You made this baby, you are growing this baby, you are carrying this baby. You are this baby's precious mother - however the actual birth process happens. Never allow yourself to think for a moment that you are, or could be, in any way 'less'.

You will still have that beautiful skin on skin experience with your baby, even if you choose c-section.

As to recovery times, not so sure. Having seen how long it took for my neice to recovery after a very long and hard (assisted) vaginal delivery, she probably would have got through it faster and with less discomfort afterwards if she'd had a c-section.
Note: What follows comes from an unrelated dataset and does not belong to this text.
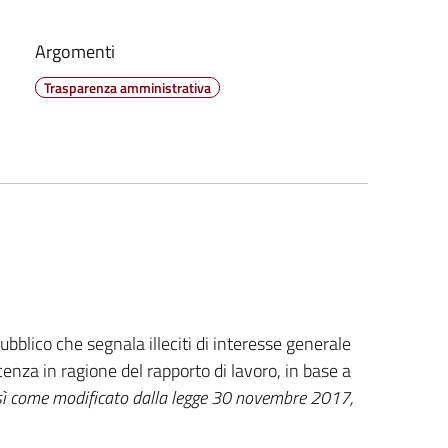
Argomenti
Trasparenza amministrativa
ubblico che segnala illeciti di interesse generale
cenza in ragione del rapporto di lavoro, in base a
così come modificato dalla legge 30 novembre 2017,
But, it's your choice. Choose what feels safest and best for you and for your baby if you can, and try to make your peace with your decision.

Emily said...

Oh April this is so hard! I'm so sorry you're going through this right now. I wish I had an answer for you but you know of course that we can't decide for you. I never had a C-section but I know tons of women who have and ended up loving it. My friend Emilie had C-sections with her last 2 babies and she loved it so much! Her recovery wasn't too bad either time, plus it's kind of nice to know exactly when and how the baby is getting here. Mostly I just pray that you and Chris will be able to make a decision you feel good about...and that the baby will come early so you don't have to make a decision at all. :) I'm so sorry April!

Also, I never did skin to skin contact with my babies right away and I nursed all 3 babies with no problems, so that part isn't necessary to a healthy nursing experience. Just so you know. Love you!